Critics say ‘Mail Order Family’ makes light of human trafficking.
Earlier this week, NBC announced they had bought and were developing a sitcom called Mail Order Family, which Deadline describes as a show that “follows a widowed single father who orders a mail-order bride from the Philippines to help raise his two preteen daughters.” Unsurprisingly, there is a petition calling for the show’s cancellation.
Mail Order Family was created in part by Jackie Clarke, a writer-producer for Superstore, and the show is reportedly based on Clarke’s family. But Gabriela USA, an organization fighting for the “liberation of all oppressed Filipino women,” say in its petition that the show will likely perpetuate harmful stereotypes, and makes light of the ongoing problem of human trafficking in the Philippines.
“The mail order bride industry in the Philippines is rooted in historical U.S. colonial occupation of the Philippines, feudal-patriarchal view of Filipinas, and current neo-colonial economic policies that have impoverished the Filipino people,” it reads.

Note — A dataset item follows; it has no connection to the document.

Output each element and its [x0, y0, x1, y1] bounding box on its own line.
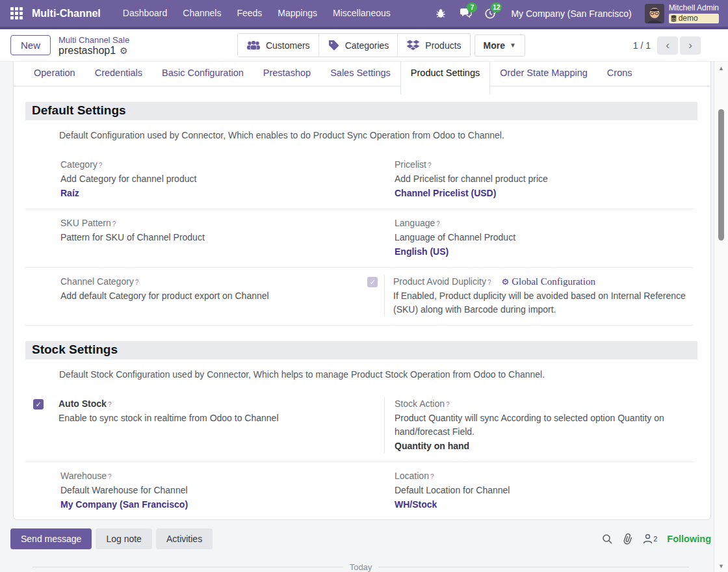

“The reason why Filipina women are sought after is because they are seen as subservient and domesticated. This is rooted in the history of U.S. and Philippine relations where Filipino women were subjugated and used for sex slavery, debt bondage, and domestic servitude.”
People are also calling out NBC with the hashtags #CancelMailOrderFamily and #FilipinasNot4Sale.
The Daily Dot has reached out to Clarke about the show, but has not heard back as of this publishing. However, she has responded to some criticism on Twitter, saying that the mail-order bride issue will be just one part of the show, and has suggested that human trafficking will be addressed seriously.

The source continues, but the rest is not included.